**WHAT IS NEEDED**
An exact copy of every record is needed, with the pictures left out.

**RECORDS SHOWN**

-------------------------

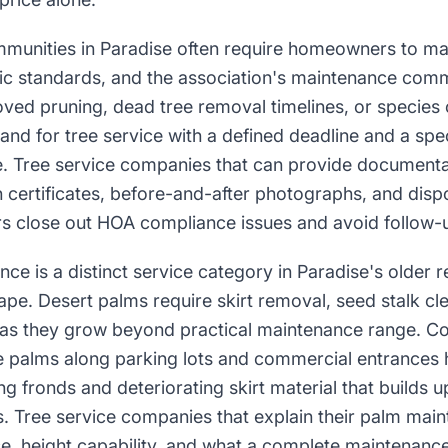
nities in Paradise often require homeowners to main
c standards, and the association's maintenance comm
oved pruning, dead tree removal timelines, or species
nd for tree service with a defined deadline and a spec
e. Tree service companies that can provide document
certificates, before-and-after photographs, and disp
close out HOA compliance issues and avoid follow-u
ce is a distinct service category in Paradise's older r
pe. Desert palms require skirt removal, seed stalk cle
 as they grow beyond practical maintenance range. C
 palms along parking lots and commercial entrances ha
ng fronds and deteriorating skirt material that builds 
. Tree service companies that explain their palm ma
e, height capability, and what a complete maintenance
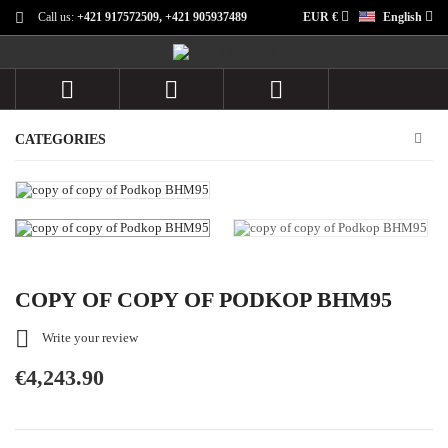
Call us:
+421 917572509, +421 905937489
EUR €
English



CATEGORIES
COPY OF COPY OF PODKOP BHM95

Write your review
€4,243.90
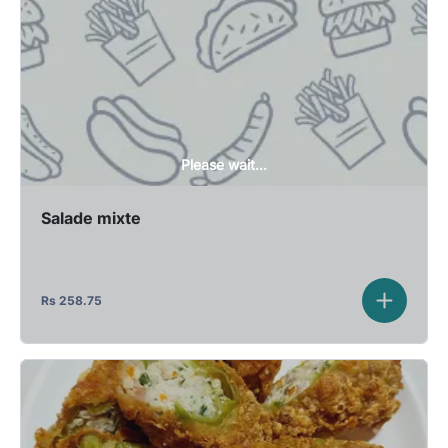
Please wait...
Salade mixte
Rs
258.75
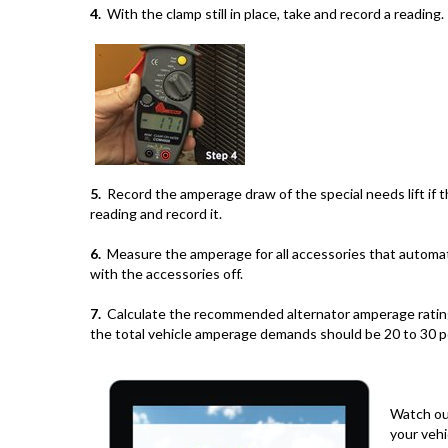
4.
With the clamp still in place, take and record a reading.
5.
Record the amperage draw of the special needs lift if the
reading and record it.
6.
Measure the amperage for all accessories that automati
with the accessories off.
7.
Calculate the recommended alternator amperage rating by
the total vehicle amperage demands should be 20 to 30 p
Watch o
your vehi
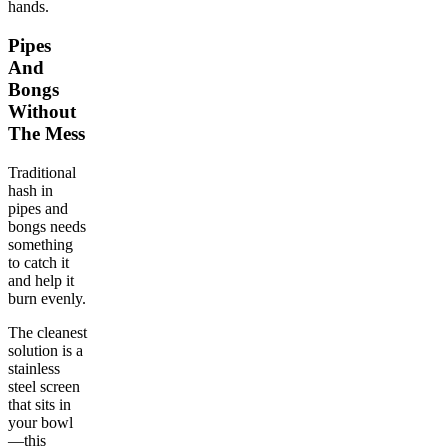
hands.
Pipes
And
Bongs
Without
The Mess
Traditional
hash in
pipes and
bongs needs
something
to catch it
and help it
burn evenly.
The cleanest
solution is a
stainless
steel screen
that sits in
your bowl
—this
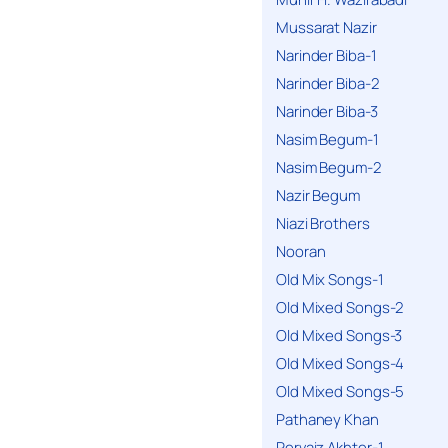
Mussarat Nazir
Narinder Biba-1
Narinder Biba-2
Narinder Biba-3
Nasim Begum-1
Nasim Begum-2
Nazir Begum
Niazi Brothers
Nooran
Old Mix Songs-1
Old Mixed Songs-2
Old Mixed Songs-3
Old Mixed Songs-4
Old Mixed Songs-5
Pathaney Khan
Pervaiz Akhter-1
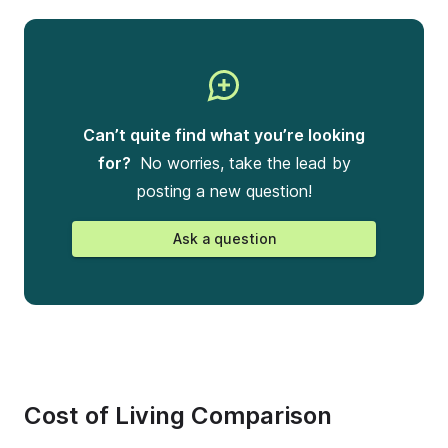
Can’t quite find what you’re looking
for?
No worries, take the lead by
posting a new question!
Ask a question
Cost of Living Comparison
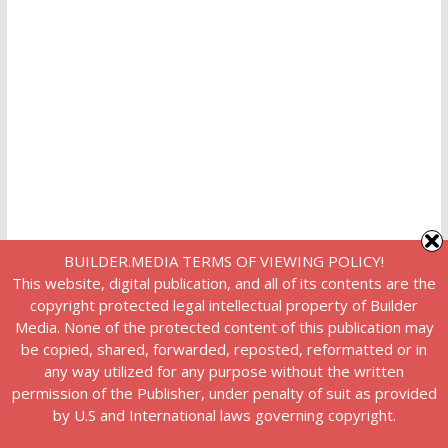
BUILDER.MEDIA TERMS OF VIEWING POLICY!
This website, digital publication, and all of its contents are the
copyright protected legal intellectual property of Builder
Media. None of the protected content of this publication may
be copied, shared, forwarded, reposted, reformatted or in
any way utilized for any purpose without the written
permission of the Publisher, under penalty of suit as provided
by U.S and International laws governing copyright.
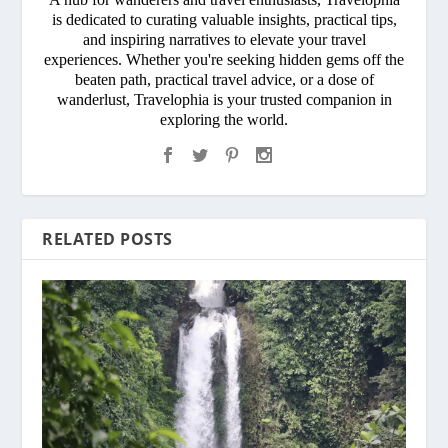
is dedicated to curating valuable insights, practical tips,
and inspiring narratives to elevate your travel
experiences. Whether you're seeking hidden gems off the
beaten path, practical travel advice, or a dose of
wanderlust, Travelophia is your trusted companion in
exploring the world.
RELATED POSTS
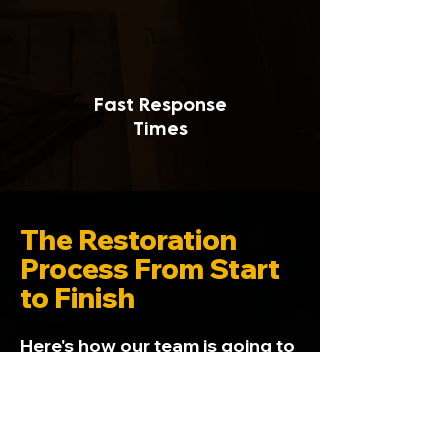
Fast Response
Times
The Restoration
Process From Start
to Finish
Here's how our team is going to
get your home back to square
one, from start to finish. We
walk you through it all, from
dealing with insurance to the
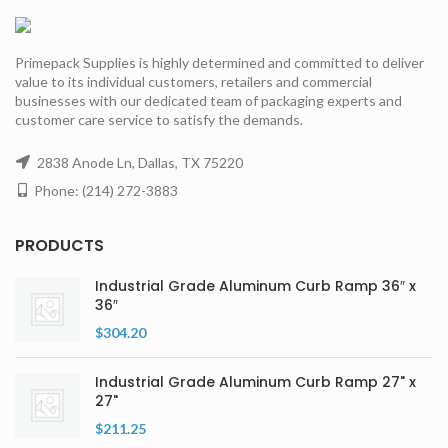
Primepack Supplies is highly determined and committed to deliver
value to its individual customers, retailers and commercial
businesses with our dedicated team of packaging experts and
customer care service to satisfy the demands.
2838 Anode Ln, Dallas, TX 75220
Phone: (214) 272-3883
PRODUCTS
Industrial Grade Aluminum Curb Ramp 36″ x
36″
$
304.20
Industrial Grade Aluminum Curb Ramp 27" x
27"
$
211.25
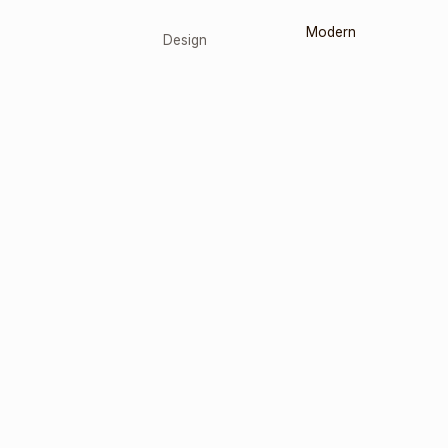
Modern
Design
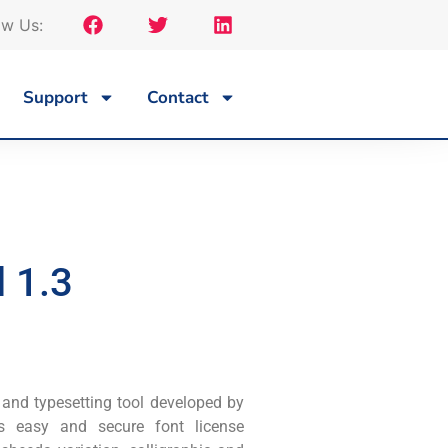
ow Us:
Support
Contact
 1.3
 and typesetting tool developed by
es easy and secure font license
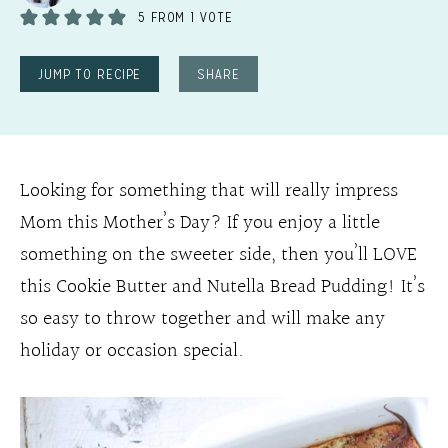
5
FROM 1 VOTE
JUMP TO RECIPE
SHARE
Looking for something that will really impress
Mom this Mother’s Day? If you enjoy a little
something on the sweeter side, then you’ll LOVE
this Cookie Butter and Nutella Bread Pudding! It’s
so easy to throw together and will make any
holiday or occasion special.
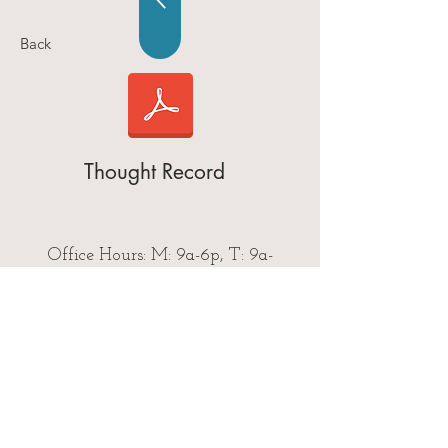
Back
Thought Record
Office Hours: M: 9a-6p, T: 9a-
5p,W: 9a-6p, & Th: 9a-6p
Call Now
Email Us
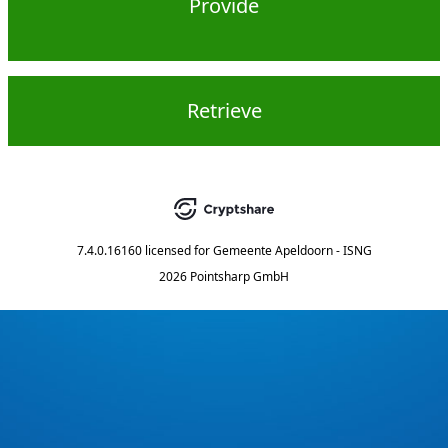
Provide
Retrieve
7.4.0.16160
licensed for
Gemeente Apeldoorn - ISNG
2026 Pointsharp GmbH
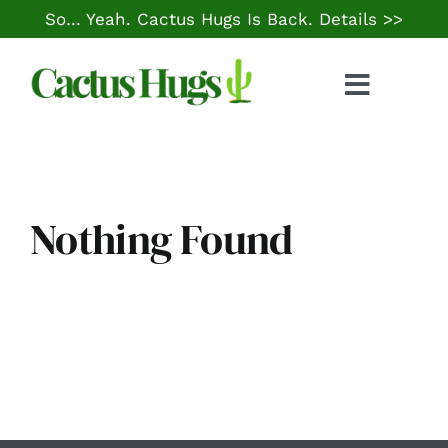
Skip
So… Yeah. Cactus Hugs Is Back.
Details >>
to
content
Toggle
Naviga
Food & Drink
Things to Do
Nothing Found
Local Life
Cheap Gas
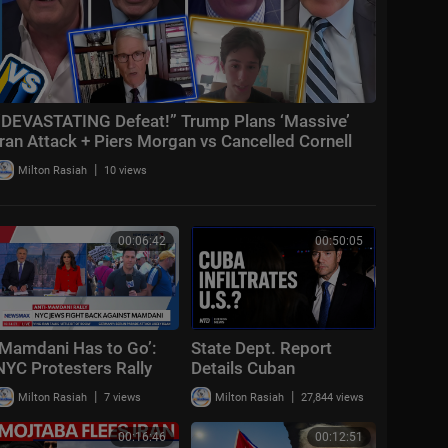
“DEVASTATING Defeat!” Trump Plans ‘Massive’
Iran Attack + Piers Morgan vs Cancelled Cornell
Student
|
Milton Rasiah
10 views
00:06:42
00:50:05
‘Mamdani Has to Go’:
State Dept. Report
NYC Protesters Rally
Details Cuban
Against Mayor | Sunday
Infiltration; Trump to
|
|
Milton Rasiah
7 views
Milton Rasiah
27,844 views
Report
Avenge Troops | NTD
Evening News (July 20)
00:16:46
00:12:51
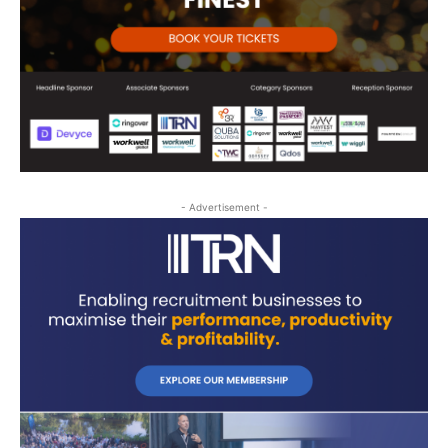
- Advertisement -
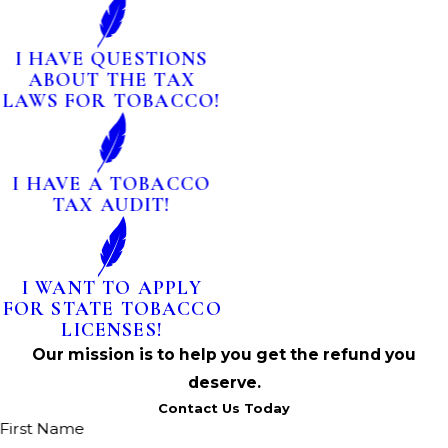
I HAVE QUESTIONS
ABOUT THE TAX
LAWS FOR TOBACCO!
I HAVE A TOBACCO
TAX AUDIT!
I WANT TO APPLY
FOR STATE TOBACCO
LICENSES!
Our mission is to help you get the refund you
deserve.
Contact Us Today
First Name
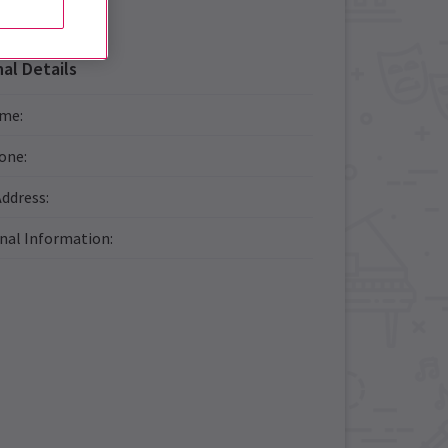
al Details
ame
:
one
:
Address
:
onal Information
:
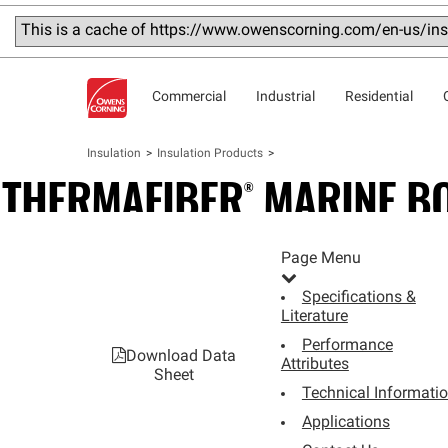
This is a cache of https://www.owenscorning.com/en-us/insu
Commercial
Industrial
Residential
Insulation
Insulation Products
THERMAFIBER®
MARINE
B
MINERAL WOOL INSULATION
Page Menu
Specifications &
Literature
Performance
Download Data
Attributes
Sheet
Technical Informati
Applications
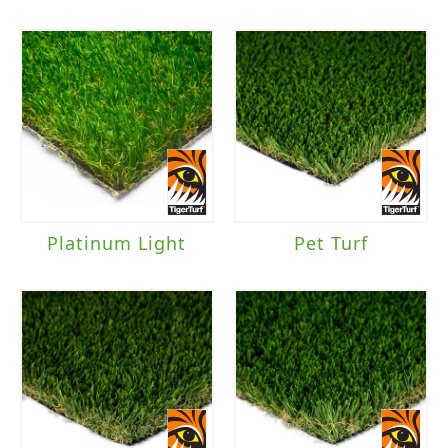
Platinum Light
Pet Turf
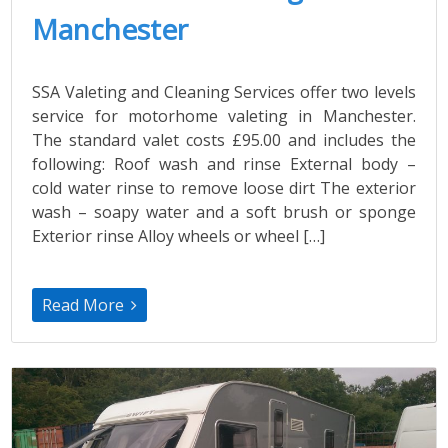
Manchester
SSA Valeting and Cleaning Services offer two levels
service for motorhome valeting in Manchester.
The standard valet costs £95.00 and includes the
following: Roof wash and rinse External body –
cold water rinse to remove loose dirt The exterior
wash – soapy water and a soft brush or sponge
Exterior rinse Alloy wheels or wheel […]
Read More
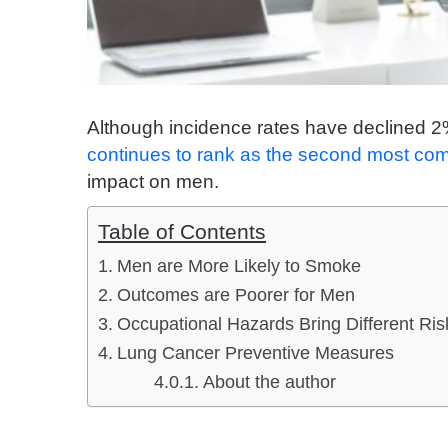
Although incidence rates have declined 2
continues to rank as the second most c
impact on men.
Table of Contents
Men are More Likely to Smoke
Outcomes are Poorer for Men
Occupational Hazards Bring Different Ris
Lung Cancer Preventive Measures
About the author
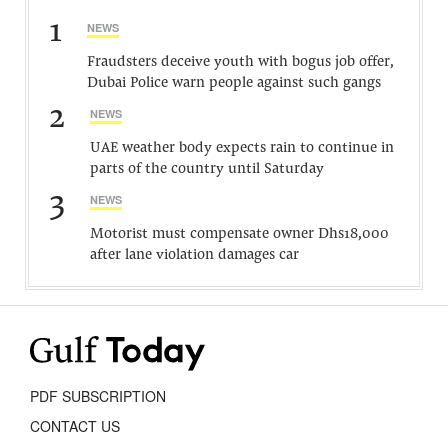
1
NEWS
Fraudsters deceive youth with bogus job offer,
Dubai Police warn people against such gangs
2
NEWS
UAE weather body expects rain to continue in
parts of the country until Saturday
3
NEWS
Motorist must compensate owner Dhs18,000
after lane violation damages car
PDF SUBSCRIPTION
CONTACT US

-------------------------

**TASK RESPONSE**
nities in Paradise often require homeowners to main
c standards, and the association's maintenance comm
oved pruning, dead tree removal timelines, or species
nd for tree service with a defined deadline and a spec
e. Tree service companies that can provide document
certificates, before-and-after photographs, and disp
close out HOA compliance issues and avoid follow-u
ce is a distinct service category in Paradise's older r
pe. Desert palms require skirt removal, seed stalk cle
 as they grow beyond practical maintenance range. C
 palms along parking lots and commercial entrances ha
ng fronds and deteriorating skirt material that builds 
. Tree service companies that explain their palm ma
e, height capability, and what a complete maintenance
Call us:
+421 917572509, +421 905937489
EUR €
English



CATEGORIES
COPY OF COPY OF PODKOP BHM95

Write your review
€4,243.90
Please wait...
Salade mixte
Rs
258.75
4.
With the clamp still in place, take and record a reading.
5.
Record the amperage draw of the special needs lift if the
reading and record it.
6.
Measure the amperage for all accessories that automati
with the accessories off.
7.
Calculate the recommended alternator amperage rating by
the total vehicle amperage demands should be 20 to 30 p
Watch o
your vehi
hands.
Pipes
And
Bongs
Without
The Mess
Traditional
hash in
pipes and
bongs needs
something
to catch it
and help it
burn evenly.
The cleanest
solution is a
stainless
steel screen
that sits in
your bowl
—this
Mussarat Nazir
Narinder Biba-1
Narinder Biba-2
Narinder Biba-3
Nasim Begum-1
Nasim Begum-2
Nazir Begum
Niazi Brothers
Nooran
Old Mix Songs-1
Old Mixed Songs-2
Old Mixed Songs-3
Old Mixed Songs-4
Old Mixed Songs-5
Pathaney Khan
Pervaiz Akhter-1
Can’t quite find what you’re looking
for?
No worries, take the lead by
posting a new question!
Ask a question
Cost of Living Comparison
BUILDER.MEDIA TERMS OF VIEWING POLICY!
This website, digital publication, and all of its contents are the
copyright protected legal intellectual property of Builder
Media. None of the protected content of this publication may
be copied, shared, forwarded, reposted, reformatted or in
any way utilized for any purpose without the written
permission of the Publisher, under penalty of suit as provided
by U.S and International laws governing copyright.
is dedicated to curating valuable insights, practical tips,
and inspiring narratives to elevate your travel
experiences. Whether you're seeking hidden gems off the
beaten path, practical travel advice, or a dose of
wanderlust, Travelophia is your trusted companion in
exploring the world.
RELATED POSTS
Fast Response
Times
The Restoration
Process From Start
to Finish
Here's how our team is going to
get your home back to square
one, from start to finish. We
walk you through it all, from
dealing with insurance to the
Primepack Supplies is highly determined and committed to deliver
value to its individual customers, retailers and commercial
businesses with our dedicated team of packaging experts and
customer care service to satisfy the demands.
2838 Anode Ln, Dallas, TX 75220
Phone: (214) 272-3883
PRODUCTS
Industrial Grade Aluminum Curb Ramp 36″ x
36″
$
304.20
Industrial Grade Aluminum Curb Ramp 27" x
27"
$
211.25
Modern
Design
ow Us:
Support
Contact
 1.3
 and typesetting tool developed by
es easy and secure font license
5
FROM 1 VOTE
JUMP TO RECIPE
SHARE
Looking for something that will really impress
Mom this Mother’s Day? If you enjoy a little
something on the sweeter side, then you’ll LOVE
this Cookie Butter and Nutella Bread Pudding! It’s
so easy to throw together and will make any
holiday or occasion special.
Back
Thought Record
Office Hours: M: 9a-6p, T: 9a-
5p,W: 9a-6p, & Th: 9a-6p
Call Now
Email Us
Provide
Retrieve
7.4.0.16160
licensed for
Gemeente Apeldoorn - ISNG
2026 Pointsharp GmbH
Skip
So… Yeah. Cactus Hugs Is Back.
Details >>
to
content
Toggle
Naviga
Food & Drink
Things to Do
Nothing Found
Local Life
Cheap Gas
“DEVASTATING Defeat!” Trump Plans ‘Massive’
Iran Attack + Piers Morgan vs Cancelled Cornell
Student
|
Milton Rasiah
10 views
00:06:42
00:50:05
‘Mamdani Has to Go’:
State Dept. Report
NYC Protesters Rally
Details Cuban
Against Mayor | Sunday
Infiltration; Trump to
|
|
Milton Rasiah
7 views
Milton Rasiah
27,844 views
Report
Avenge Troops | NTD
Evening News (July 20)
00:16:46
00:12:51
- Advertisement -
I HAVE QUESTIONS
ABOUT THE TAX
LAWS FOR TOBACCO!
I HAVE A TOBACCO
TAX AUDIT!
I WANT TO APPLY
FOR STATE TOBACCO
LICENSES!
Our mission is to help you get the refund you
deserve.
Contact Us Today
First Name
al Details
ame
:
one
:
Address
:
onal Information
:
This is a cache of https://www.owenscorning.com/en-us/insu
Commercial
Industrial
Residential
Insulation
Insulation Products
THERMAFIBER®
MARINE
B
MINERAL WOOL INSULATION
Page Menu
Specifications &
Literature
Performance
Download Data
Attributes
Sheet
Technical Informati
Applications
Platinum Light
Pet Turf
Manchester
SSA Valeting and Cleaning Services offer two levels
service for motorhome valeting in Manchester.
The standard valet costs £95.00 and includes the
following: Roof wash and rinse External body –
cold water rinse to remove loose dirt The exterior
wash – soapy water and a soft brush or sponge
Exterior rinse Alloy wheels or wheel […]
Read More
Although incidence rates have declined 2
continues to rank as the second most c
impact on men.
Table of Contents
Men are More Likely to Smoke
Outcomes are Poorer for Men
Occupational Hazards Bring Different Ris
Lung Cancer Preventive Measures
About the author
1
NEWS
Fraudsters deceive youth with bogus job offer,
Dubai Police warn people against such gangs
2
NEWS
UAE weather body expects rain to continue in
parts of the country until Saturday
3
NEWS
Motorist must compensate owner Dhs18,000
after lane violation damages car
PDF SUBSCRIPTION
CONTACT US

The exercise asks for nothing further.